Di antara makalah yang dibentang antara lain ialah: “memperkasa Kehidupan beragama” yang disampaikan oleh pihak Brunei Darussalam, makalah “Membangun Potensi Belia” yang disampaikan oleh Indonesia. Prof. Muhammadiyah Amin yang bertugas untuk pembacaannya. Kemudian makalah “Meningkatkan taraf hidup Umat Islam yang memerlukan” yang dibawakan oleh delegasi Malaysia. Makalah “Meningkatkan modal Insan Umat Islam” yang juga dibawakan oleh delegasi Indonesia. Prof. Muhammadiyah Amin bertugas membacakan laporannya.
Selain itu juga dibentangkan makalah “Meningkatkan Harmoni Masyarakat” oleh delegasi Singapura, lalu makalah “Memperluas Peranan MABIMS ke dunia luar” oleh delegasi Malaysia. Kemudian pembentangan makalah “Menyelaraskan Rukyah dan Taqwim Islam MABIMS” yang dibacakan oleh delegasi Indonesia. Muhammad Thambrin yang membacakannya, kemudian yang terakhir adalah makalah “Memperkasa Penyelarasan halal MABIMS” oleh delegasi Malaysia. Makalah tambahan sesuai dengan usulan Indonesia yang juga dibacakan adalah “Laporan Penelitian Penyelenggaraan Umrah di Negara MABIMS, yang disampaikan oleh Dr. Muharam Marzuki, delegasi Indonesia.

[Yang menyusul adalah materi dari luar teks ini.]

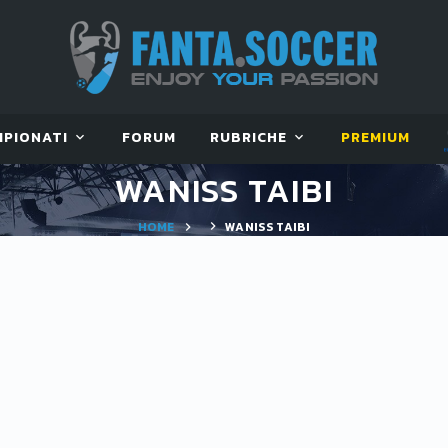
MPIONATI
FORUM
RUBRICHE
PREMIUM
WANISS TAIBI
HOME
WANISS TAIBI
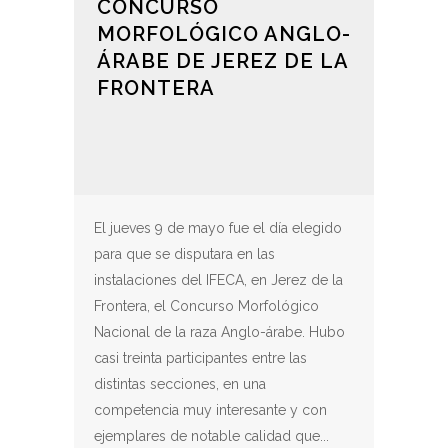
CONCURSO
MORFOLÓGICO ANGLO-
ÁRABE DE JEREZ DE LA
FRONTERA
El jueves 9 de mayo fue el día elegido
para que se disputara en las
instalaciones del IFECA, en Jerez de la
Frontera, el Concurso Morfológico
Nacional de la raza Anglo-árabe. Hubo
casi treinta participantes entre las
distintas secciones, en una
competencia muy interesante y con
ejemplares de notable calidad que...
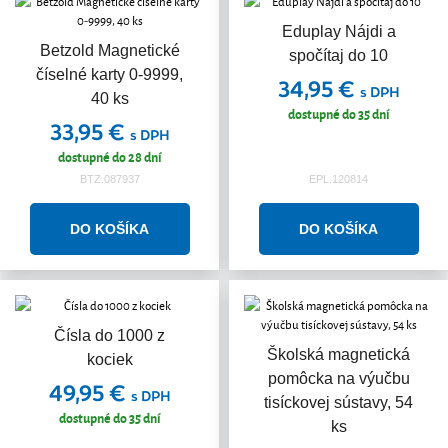
Eduplay Nájdi a
Betzold Magnetické
spočítaj do 10
číselné karty 0-9999,
34,95 €
s DPH
40 ks
dostupné do 35 dní
33,95 €
s DPH
dostupné do 28 dní
BTZ.087937
EPL.120814
Čísla do 1000 z
Školská magnetická
kociek
pomôcka na výučbu
49,95 €
s DPH
tisíckovej sústavy, 54
dostupné do 35 dní
ks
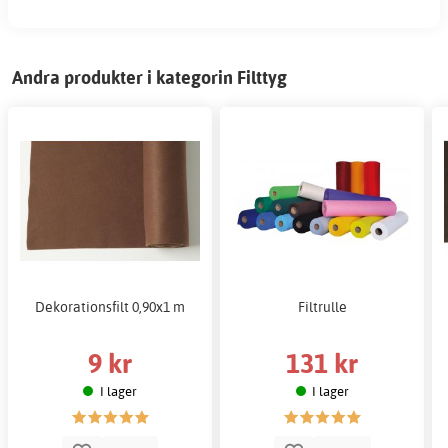
Andra produkter i kategorin Filttyg
Dekorationsfilt 0,90x1 m
Filtrulle
9 kr
131 kr
I lager
I lager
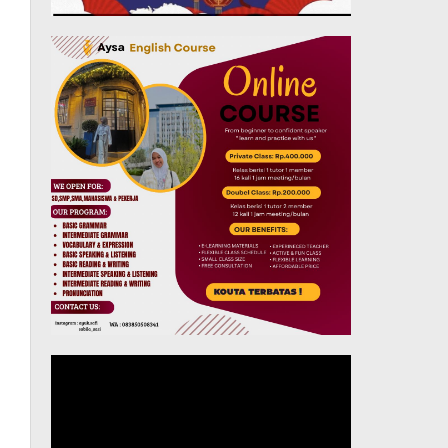
Pemutar
Video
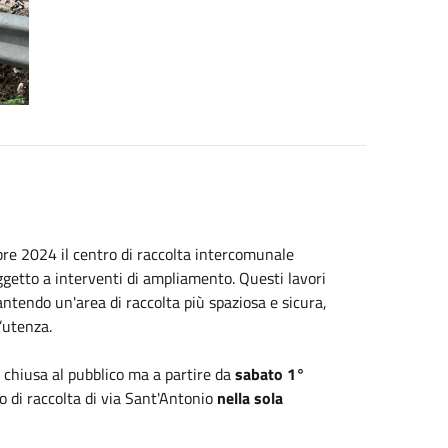
bre 2024 il centro di raccolta intercomunale
soggetto a interventi di ampliamento. Questi lavori
rantendo un'area di raccolta più spaziosa e sicura,
’utenza.
a chiusa al pubblico ma a
partire da
sabato 1°
o di raccolta di via Sant'Antonio
nella sola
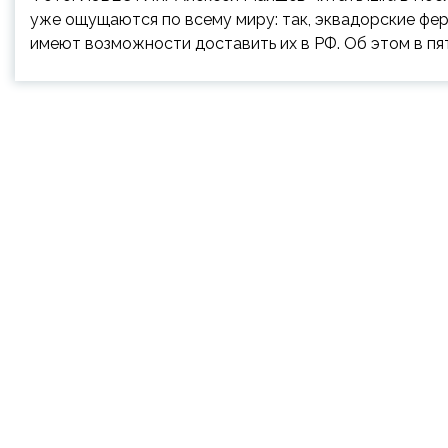
уже ощущаются по всему миру: так, эквадорские фе
имеют возможности доставить их в РФ. Об этом в пят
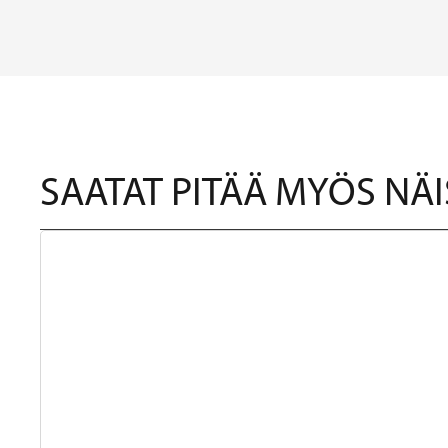
SAATAT PITÄÄ MYÖS NÄI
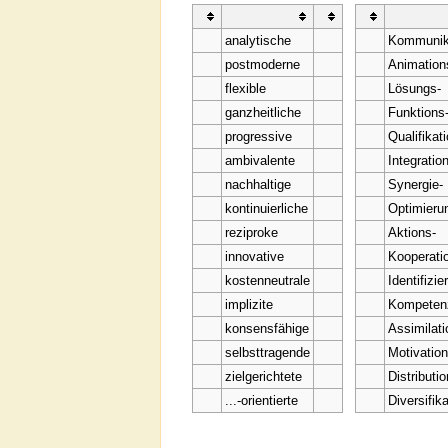
analytische
Kommunik
postmoderne
Animation
flexible
Lösungs-
ganzheitliche
Funktions
progressive
Qualifikat
ambivalente
Integratio
nachhaltige
Synergie-
kontinuierliche
Optimieru
reziproke
Aktions-
innovative
Kooperati
kostenneutrale
Identifizie
implizite
Kompeten
konsensfähige
Assimilati
selbsttragende
Motivation
zielgerichtete
Distributio
...-orientierte
Diversifika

Ada beberapa hal menarik yang kita diskusikan di dalam acara SOM ke-41, yaitu: pertama, tentang penguatan peran MABIMS untuk masyarakat Islam serantau dan luar serantau. Kami delegasi Indonesia menginginkan agar peran MABIMS makin diperkasa misalnya dengan memasukkan agenda pembahasan tentang bagaimana MABIMS bisa menolong terhadap masyarakat Islam di Rohingya. Ada sejumlah alasan yang kami kemukakan misalnya tentang pendidikan dan ekonomi. Untuk bidang pendidikan misalnya dengan banyaknya pesantren di Indonesia yang siap untuk menerima anak-anak Rohingya dan kemudian dalam bidang ekonomi tentu terkait dengan pemberian bantuan untuk memperkuat kehidupannya. Akan tetapi beberapa pihak menyatakan bahwa untuk masalah Rohingya agar diangkat di level yang lebih tinggi, yaitu pada acara informal meeting menteri-menteri MABIMS. Ada alasan yang kuat bahwa permasalahan kaum Muslim di Rohingya bukan sekedar menolong atau membantu, akan tetapi ada dimensi politik di dalam negeri Kamboja yang perlu juga untuk dipertimbangkan.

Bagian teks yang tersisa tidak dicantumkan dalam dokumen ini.